++++ THE DATA ++++

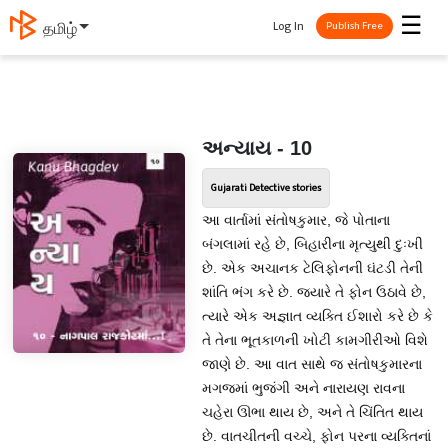
☰
Log In
தமிழ்
Publish Free
અન્યાય - 10
Gujarati Detective stories
આ વાર્તામાં સંતોષકુમાર, જે પોતાના
બંગલામાં રહે છે, બિહારીના મૃત્યુથી દુઃખી
છે. એક અચાનક ટેલિફોનની ઘંટડી તેની
શાંતિ ભંગ કરે છે. જ્યારે તે ફોન ઉઠાવે છે,
ત્યારે એક અજ્ઞાત વ્યક્તિ ઈશારો કરે છે કે
તે તેના ભૂતકાળની ખોટી કામગીરીઓ વિશે
જાણે છે. આ વાત સાથે જ સંતોષકુમારના
મગજમાં ભુજંગી અને નારાયણ રાવના
ચહેરા ઊભા થાય છે, અને તે ચિંતિત થાય
છે. વાતચીતની વચ્ચે, ફોન પરના વ્યક્તિનાં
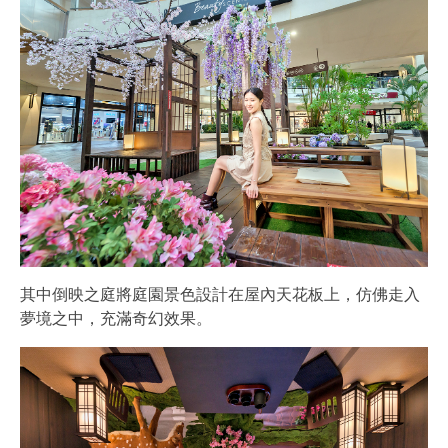
其中倒映之庭將庭園景色設計在屋內天花板上，仿佛走入
夢境之中，充滿奇幻效果。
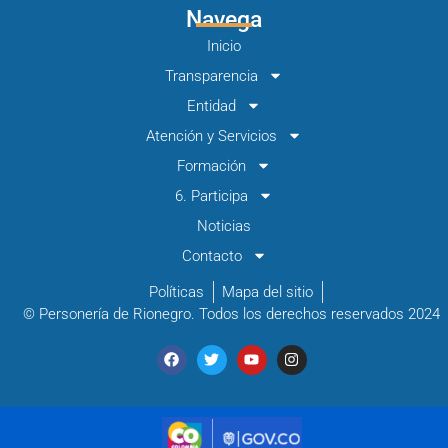
Navega
Inicio
Transparencia
Entidad
Atención y Servicios
Formación
6. Participa
Noticias
Contacto
Políticas
Mapa del sitio
© Personería de Rionegro. Todos los derechos reservados 2024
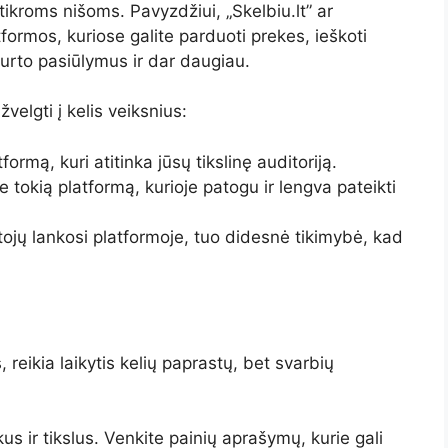
tikroms nišoms. Pavyzdžiui, „Skelbiu.lt” ar
tformos, kuriose galite parduoti prekes, ieškoti
turto pasiūlymus ir dar daugiau.
elgti į kelis veiksnius:
formą, kuri atitinka jūsų tikslinę auditoriją.
e tokią platformą, kurioje patogu ir lengva pateikti
ojų lankosi platformoje, tuo didesnė tikimybė, kad
reikia laikytis kelių paprastų, bet svarbių
us ir tikslus. Venkite painių aprašymų, kurie gali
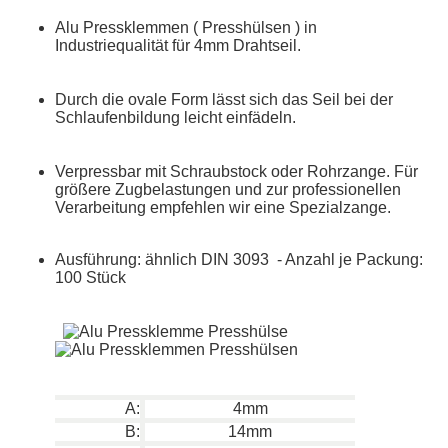
Alu Pressklemmen ( Presshülsen ) in
Industriequalität für 4mm Drahtseil.
Durch die ovale Form lässt sich das Seil bei der
Schlaufenbildung leicht einfädeln.
Verpressbar mit Schraubstock oder Rohrzange. Für
größere Zugbelastungen und zur professionellen
Verarbeitung empfehlen wir eine Spezialzange.
Ausführung: ähnlich DIN 3093 - Anzahl je Packung:
100 Stück
A:
4mm
B:
14mm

++++

- _THE PROBLEM_:
What you should return is the exact text of every line from the top of the entries through the line with "જાણે છે. આ વાત સાથે જ સંતોષકુમારના", pictures removed.

- _SOLVED PROBLEM_:
☰
Log In
தமிழ்
Publish Free
અન્યાય - 10
Gujarati Detective stories
આ વાર્તામાં સંતોષકુમાર, જે પોતાના
બંગલામાં રહે છે, બિહારીના મૃત્યુથી દુઃખી
છે. એક અચાનક ટેલિફોનની ઘંટડી તેની
શાંતિ ભંગ કરે છે. જ્યારે તે ફોન ઉઠાવે છે,
ત્યારે એક અજ્ઞાત વ્યક્તિ ઈશારો કરે છે કે
તે તેના ભૂતકાળની ખોટી કામગીરીઓ વિશે
જાણે છે. આ વાત સાથે જ સંતોષકુમારના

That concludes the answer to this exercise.